Note from today’s readings, whenever David sought the Lord’s counsel and obeyed God, he was successful. However, when he didn’t seek the Lord’s will and follow it, he failed, despite surrounding himself with many experienced advisors. “David consulted with the commanders of thousands and of hundreds, with every leader,” before deciding to fetch the ark of God, but he apparently didn’t consult with God (1 Chronicles 13:1) — this didn’t work out so well for Uzzah. However, against the Philistines, “David inquired of God,” (1 Chronicles 14:10, 14) and God brought him great victories.

“And the Lord said to him, ‘Go up, and I will give them into your hand.’ …David struck them down there. And David said, ‘God has broken through my enemies by my hand….” (1 Chronicles 14:10, 11) David understood and was sure to proclaim that, though God worked through him, God and God alone brought the victory. To whom do you give the credit for your talents, skills, abilities, accomplishments and successes? Do people praise you or your God in Heaven?

“At times we feel as if we could impress God with all we are trying to do for Him and His church. Yet God has yet to be impressed with even the most grandiose human aspirations (Ps. 8:3-4). You will never set a goal so big or attempt a task so significant that God does not have something far greater that He could do in and through your life. Saul of Tarsus worked harder than anyone else to impress God with his efforts, only to discover that his greatest achievements were but rubbish compared to God’s will for his life (Phil. 3:7-8).

Our problem is that we become too easily enamored with our own plans. If we are attempting to do noble or difficult things, we assume that we must be experiencing the maximum potential for our lives and that God must, therefore, be pleased with us. Until we have heard from God, we cannot even imagine all that our lives could become or all that God could accomplish through us.
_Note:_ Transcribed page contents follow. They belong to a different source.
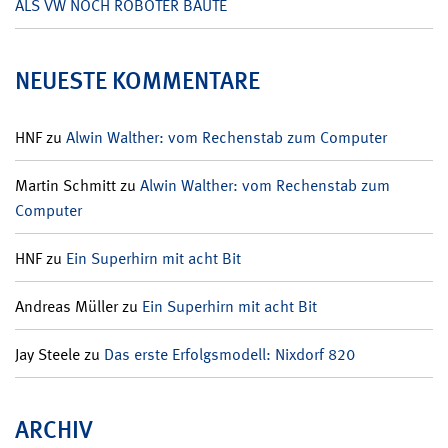
ALS VW NOCH ROBOTER BAUTE
NEUESTE KOMMENTARE
HNF
zu
Alwin Walther: vom Rechenstab zum Computer
Martin Schmitt
zu
Alwin Walther: vom Rechenstab zum
Computer
HNF
zu
Ein Superhirn mit acht Bit
Andreas Müller
zu
Ein Superhirn mit acht Bit
Jay Steele
zu
Das erste Erfolgsmodell: Nixdorf 820
ARCHIV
We need to remind ourselves that the Father sees the “big picture,” that His power far exceeds our limited imagination. We must set aside our own agenda, however lofty. We must never become satisfied with our own dreams, for they are finite at best. When we follow God’s direction we will witness things happening in our lives that can only be explained by His powerful presence. How could we be satisfied with anything less?” (Henry T. Blackaby)

“Cross” Fit S-WOD (Spiritual Workout of the Day) – 27 June 22: Celebrated God’s grace and provision in your life. Go out of your way to give God all the glory today. In all that you say and do, point others to Jesus – don’t allow yourself to be a distraction to others from Him.